The buyer with a resting order on the dark pool obtained very poor performance. The intention of using a dark pool is to receive a fair mid-price match with a counterparty; instead the execution occurred at an instant when the LSE mid-price has been distorted by a single market event. No matter what the identities/intentions of the other participants, this trade is problematic for the dark pool buyer from a TCA point of view.

From a MAD point of view, if the trader who cancelled the buy order on the LSE is the same participant who then sent a sell order to the dark pool to trade at the inflated price, then this could be seen as an attempt to profit by causing a reference price to alter. Alternatively, if this was not the intention, or indeed if the participant cancelling the order and the participant selling to the dark pool are different, then this may simply be a ‘fortunate accident’ from the point of view of the dark pool seller. However, the timing of the events and the fact that the same volume cancelled on LSE was then immediately traded at a better price (for the seller) in the dark suggests further investigation may be warranted.

Summary

TCA and MAD really are two sides of the same coin: for any abuse to be successful, someone should have poor execution and someone else should make a profit. To illustrate this, figure 2 shows detectable poor TCA performance as one  circle and all cases of suspected market abuse as another circle.  Be23_IFS, Fig2

  • Most poor TCA performance probably has nothing to do with market abuse and is simply down to bad execution strategies.
  • Likewise, many potential market abuse patterns lead to no obvious systematic trading loss to other participants. In this case, they are more likely to be artefacts of valid trading styles rather than intentional abuse.
  • There is an overlap (red) where a pattern of potentially abusive behaviour by a participant leads directly to poor trading performance for their counterparty victims.

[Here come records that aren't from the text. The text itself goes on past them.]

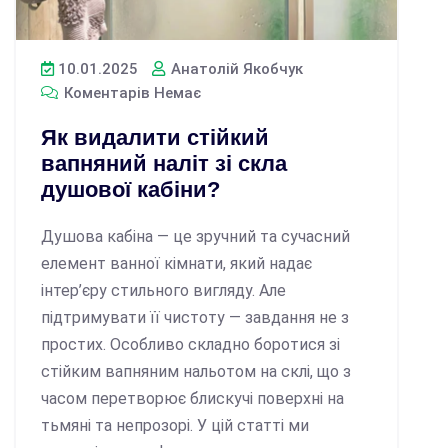
10.01.2025
Анатолій Якобчук
Коментарів Немає
Як видалити стійкий
вапняний наліт зі скла
душової кабіни?
Душова кабіна — це зручний та сучасний
елемент ванної кімнати, який надає
інтер’єру стильного вигляду. Але
підтримувати її чистоту — завдання не з
простих. Особливо складно боротися зі
стійким вапняним нальотом на склі, що з
часом перетворює блискучі поверхні на
тьмяні та непрозорі. У цій статті ми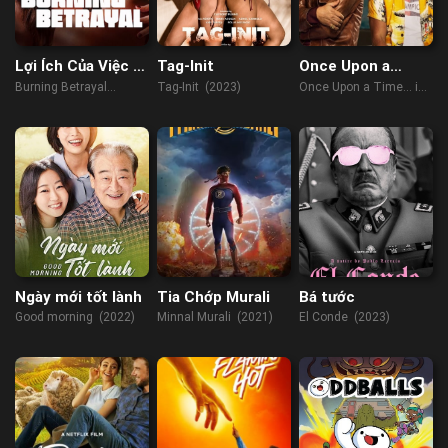
Lợi Ích Của Việc Bị
Tag-Init
Once Upon a
Phản Bội
Time… in
Burning Betrayal
Tag-Init (2023)
Once Upon a Time… in
Hollywood
(2023)
Hollywood (2019)
Ngày mới tốt lành
Tia Chớp Murali
Bá tước
Good morning (2022)
Minnal Murali (2021)
El Conde (2023)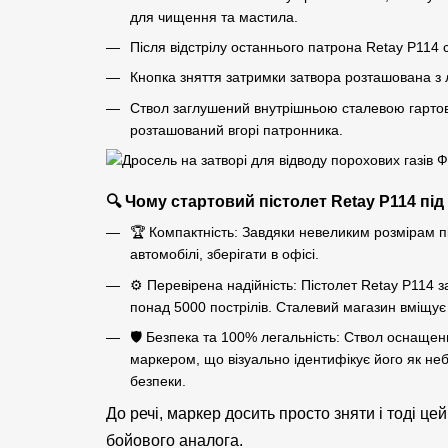
для чищення та мастила.
Після відстрілу останнього патрона Retay P114 
Кнопка зняття затримки затвора розташована з л
Ствол заглушений внутрішньою сталевою гартов
розташований вгорі патронника.
🔍 Чому стартовий пістолет Retay P114 пі
🏆 Компактність: Завдяки невеликим розмірам п
автомобілі, зберігати в офісі.
⚙️ Перевірена надійність: Пістолет Retay P114 
понад 5000 пострілів. Сталевий магазин вміщує
🛡️ Безпека та 100% легальність: Ствол оснаще
маркером, що візуально ідентифікує його як не
безпеки.
До речі, маркер досить просто зняти і тоді цей
бойового аналога.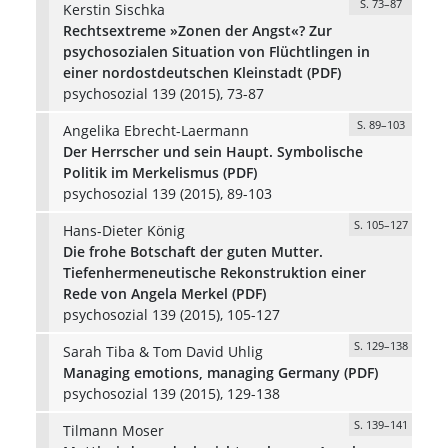
S. 73–87
Kerstin Sischka
Rechtsextreme »Zonen der Angst«? Zur
psychosozialen Situation von Flüchtlingen in
einer nordostdeutschen Kleinstadt (PDF)
psychosozial 139 (2015), 73-87
S. 89–103
Angelika Ebrecht-Laermann
Der Herrscher und sein Haupt. Symbolische
Politik im Merkelismus (PDF)
psychosozial 139 (2015), 89-103
S. 105–127
Hans-Dieter König
Die frohe Botschaft der guten Mutter.
Tiefenhermeneutische Rekonstruktion einer
Rede von Angela Merkel (PDF)
psychosozial 139 (2015), 105-127
S. 129–138
Sarah Tiba & Tom David Uhlig
Managing emotions, managing Germany (PDF)
psychosozial 139 (2015), 129-138
S. 139–141
Tilmann Moser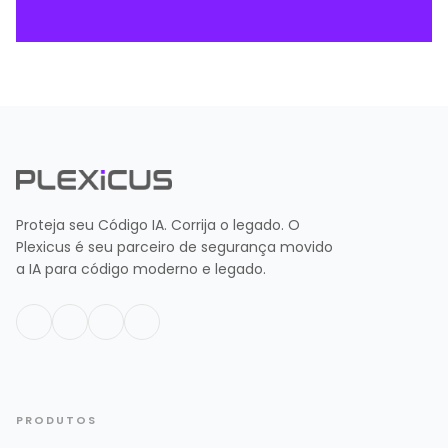
Proteja seu Código IA. Corrija o legado. O
Plexicus é seu parceiro de segurança movido
a IA para código moderno e legado.
PRODUTOS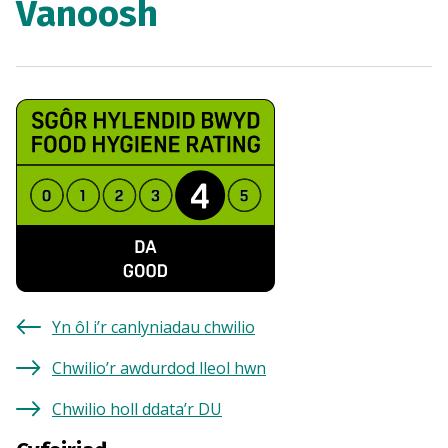
Vanoosh
Yn ôl i’r canlyniadau chwilio
Chwilio’r awdurdod lleol hwn
Chwilio holl ddata’r DU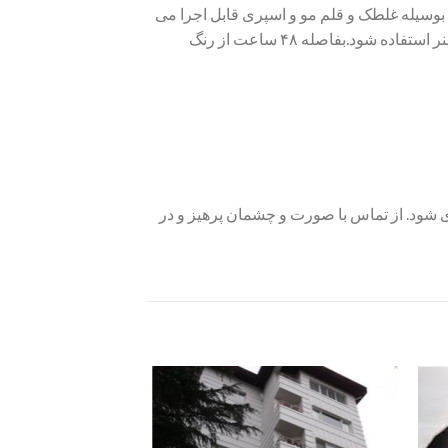
مخصوص استخری رقیق گردد. تینر مورد نیاز ۱۵ درصد رنگ می باشد. بوسیله غلطک و قلم مو و اسپری قابل اجرا می
باشد. به فاصله ۲۴ ساعت لایه دوم اجرا شود. در صورت طولانی شدن رنگ آمیزی در صورت نیاز به رقیق شدن مجددا از تینر استفاده شود.بفاصله ۴۸ ساعت از رنگ
ی شود. از تماس با صورت و چشمان پرهیز و در
زودن
افزودن
به
به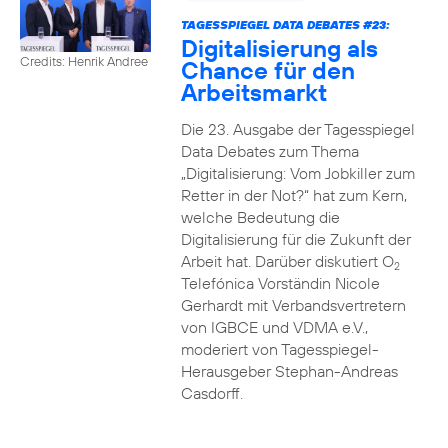
TAGESSPIEGEL DATA DEBATES #23:
Digitalisierung als
Credits: Henrik Andree
Chance für den
Arbeitsmarkt
Die 23. Ausgabe der Tagesspiegel
Data Debates zum Thema
„Digitalisierung: Vom Jobkiller zum
Retter in der Not?“ hat zum Kern,
welche Bedeutung die
Digitalisierung für die Zukunft der
Arbeit hat. Darüber diskutiert O
2
Telefónica Vorständin Nicole
Gerhardt mit Verbandsvertretern
von IGBCE und VDMA e.V.,
moderiert von Tagesspiegel-
Herausgeber Stephan-Andreas
Casdorff.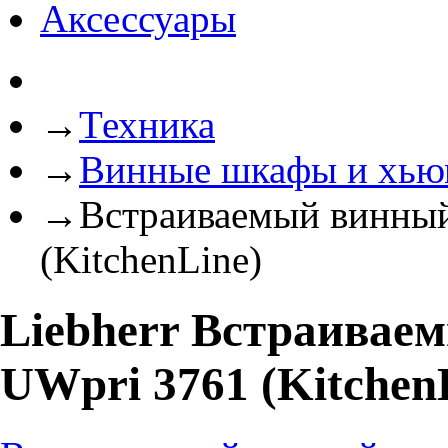
Аксессуары
→
Техника
→
Винные шкафы и хь
→
Встраиваемый винный
(KitchenLine)
Liebherr Встраивае
UWpri 3761 (Kitchen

To reduce false alarms, MAD systems can use TCA style analysis to help concentrate on the relatively small intersection of potentially abusive behaviours that lead to actual trading losses for other participants. TCA systems likewise should try to determine if root causes of poor performances correspond with potentially abusive trading activity by other participants so action might be taken to avoid such scenarios.